Ответ возможен один.
После того как девушка покинула Гольца, все в мире для него изменилось. Все приняло перевернутый вид. Он от отчаяния «сошел с ума». Но это безумие Гольца автор выносит из его сознания и показывает его вне сознания, как объективно происходящие события. Психологический рассказ дан как фантастическая новелла, ибо автор скрыл от читателя психологические мотивировки чудесных приключений. Таким образом получилась, я бы сказал, кинофикация психологии. Психология героя испытала метаморфозу, — она показана вне субъекта, как ряд невероятных происшествий.
Теперь нам понятно, что означает признание Грина (см. в начале этой статьи), «что внутренний мир наш интересен немногим», и в то же время его утверждение: «Однако я сам пристально интересовался всякой другой душой».
Итак, особенность авантюрной прозы Грина — это, прежде всего, откровенная связанность с англо-американской литературой. В самом деле, прочтите печатаемый ниже рассказ Грина «Капитан Дюк» — и вы сразу вспомните роман Джекобса «Приключения капитана», прочтите рассказ «Веселый попутчик» — и вы сразу вспомните «Черного Билля» О. Генри.

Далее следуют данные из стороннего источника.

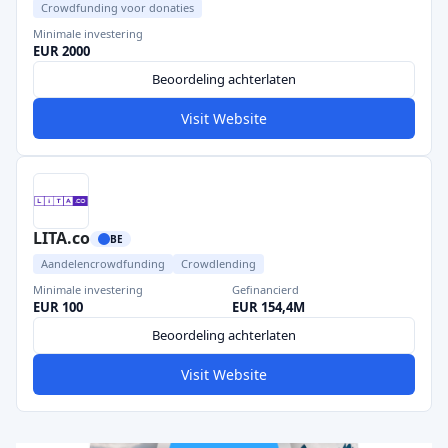
Crowdfunding voor donaties
Minimale investering
EUR 2000
Beoordeling achterlaten
Visit Website
LITA.co
BE
Aandelencrowdfunding
Crowdlending
Minimale investering
Gefinancierd
EUR 100
EUR 154,4M
Beoordeling achterlaten
Visit Website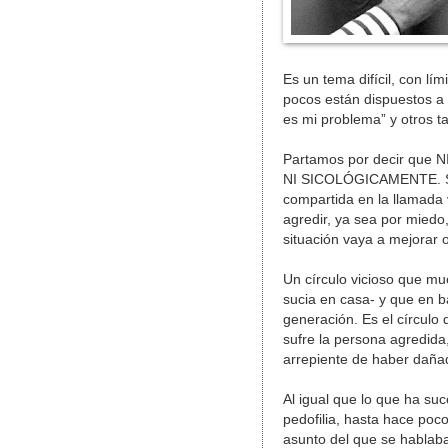
Es un tema difícil, con lí
pocos están dispuestos a
es mi problema” y otros t
Partamos por decir qu
NI SICOLÓGICAMENTE. Si
compartida en la llamada 
agredir, ya sea por miedo
situación vaya a mejorar 
Un círculo vicioso que mu
sucia en casa- y que en b
generación. Es el círculo 
sufre la persona agredida
arrepiente de haber dañad
Al igual que lo que ha su
pedofilia, hasta hace poco
asunto del que se hablaba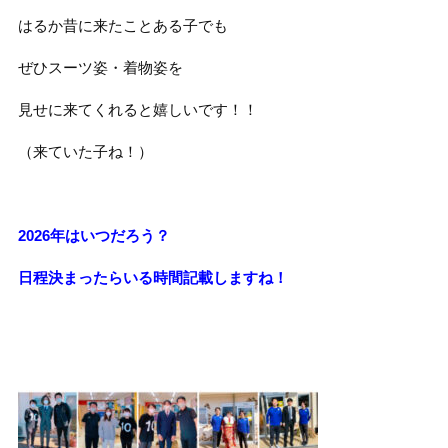
はるか昔に来たことある子でも
ぜひスーツ姿・着物姿を
見せに来てくれると嬉しいです！！
（来ていた子ね！）
2026年はいつだろう？
日程決まったらいる時間記載しますね！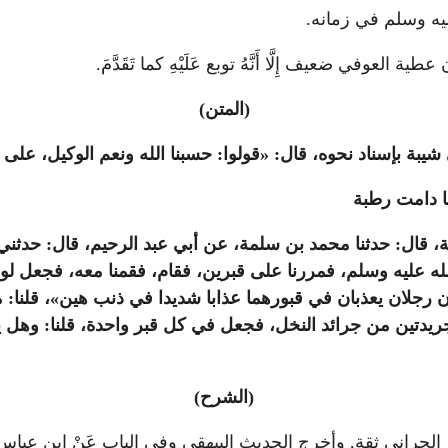
ليه وسلم في زمانه.
عوفي ضعيف إِلَّا أَنَّهُ توبع عَلَيْهِ كما تَقَدَّمَ.
(المتن)
يبة بإسناد نحوه، قال: «قولوا: حسبنا الله ونعم الوكيل، على ال
ما دامت رطبة
يمة، قال: حدثنا محمد بن سلمة، عن أبي عبد الرحيم، قال: حدثن
عليه وسلم، فمررنا على قبرين، فقام، فقمنا معه، فجعل لونه ي
ن رجلان يعذبان في قبورهما عذابا شديدا في ذنب هين»، قلنا: مم
جريدتين من جرائد النخل، فجعل في كل قبر واحدة، قلنا: وهل ين
(الشرح)
حراني ثقة, وأخرج الحديث البيهقي وفي الباب عَنْ ابن عباس 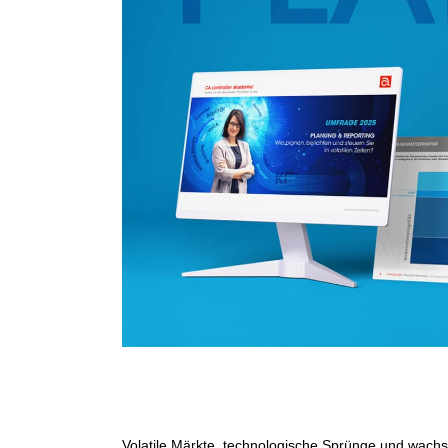
Volatile Märkte, technologische Sprünge und wachs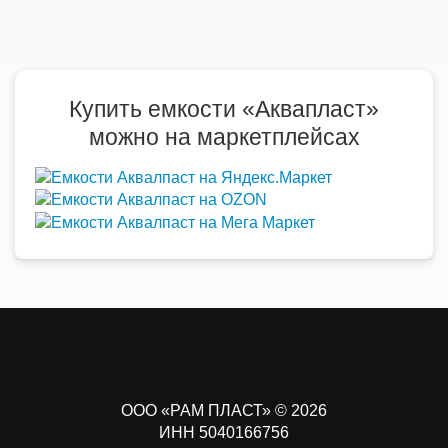
Купить емкости «Аквапласт»
можно на маркетплейсах
ООО «РАМ ПЛАСТ» © 2026
ИНН 5040166756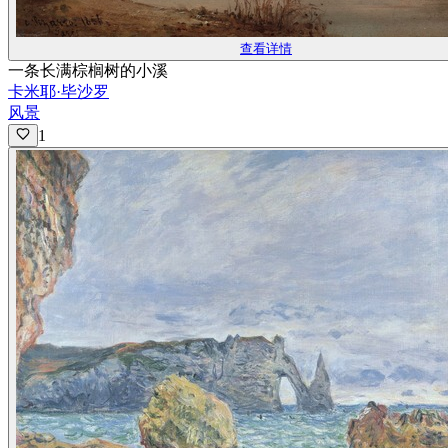
查看详情
一条长满棕榈树的小溪
卡米耶·毕沙罗
风景
1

Мало того, у Грина есть рассказ, напечатанный довольно давно, — «Смерть Ромелинка», в котором изображена смерть человека, смытого с палубы океанского корабля штормом. От момента, когда Ромелинка смыло в океан, и до той минуты, как Ромелинк умер и «тело его, переворачиваясь в воде как пустая бутылка, пошло ко дну», Ромелинк мысленно переживает целую биографию. Этот рассказ Грина совпадает и с новеллой американского писателя Амброза Бирса о повешенном фермере из его замечательной книги «Настоящее чудовище» и с произведением Лео Перутца «Прыжок в неизвестное». Это не заимствование. Грин, несомненно, не знал ни Бирса, ни Перутца. Это — совпадение очень близких по поэтике авантюрных писателей, растущих из одной западной традиции.